The purpose of this particular adventure is somewhat lost however. You want to be the very best, like no one ever was, for what purpose is never made clear though. In Sapphire there is a group of scallywags who want to cover almost all the earth with water, later to find it’s a bit too much. You (spoiler alert, but not really as you must have a story to spoil to have a spoiler), place an orb thing somewhere and poof it’s all sorted. Off you then trot to the fab 4, a stable of this game series. Defeat all these trainers without taking a breath and… the end. I know it’s a game for 8 year olds but honestly Peppa Pig regularly has a stronger story arc.

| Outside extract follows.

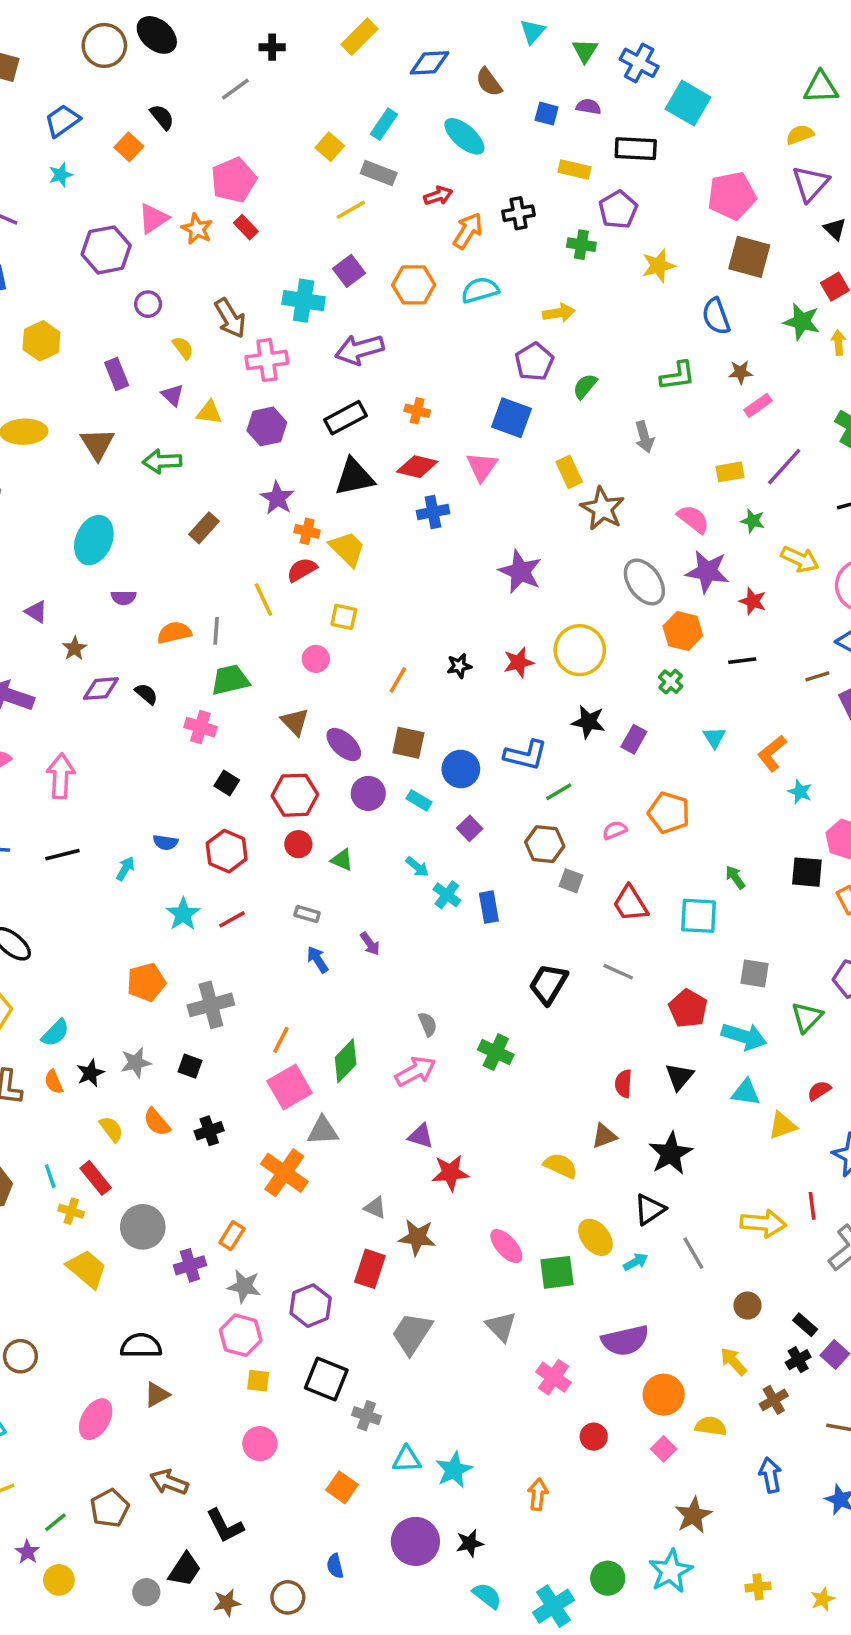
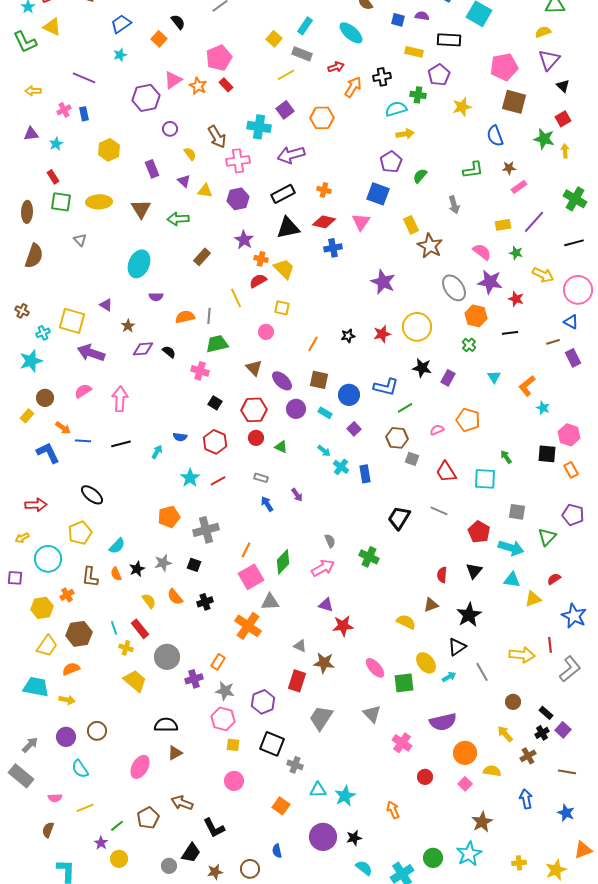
cyan semicircle: (480, 290) -> (396, 109), moved
orange arrow: (538, 1494) -> (393, 810), turned -30
yellow star: (823, 1599) -> (556, 870), size x1.5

The battles feel more of chore here than in previous incarnations. Additionally, you have to manage Pokémon beings that are of two types instead of the more traditional one, say water and flying. In practise this just makes them more vulnerable to targeted attacks. Targeting is meant loosely as the AI is non-existent and characters seem to only randomise their moves and not their chosen combatants. Never do they seem to choose moves based on what you are doing or who you have chosen. Normally the layout of enemies at least encourages you to swap your team around to take advantage of you rivals weaknesses, but here you can simply keep using the same one or two, levelling them up so they overpower all they come up against, making training the rest of the team as much use as a Pikachu taking a swim.
Skipping ahead some 20 years, there now seems to be more Pokémon games then actual Pokémon. So, can I recommend this one? Not with the above issues plus the limited inventory slots and the inability to see how much you have of something while you’re in a shop. Issues solved in all later games, no, not unless you really have to catch / play them all.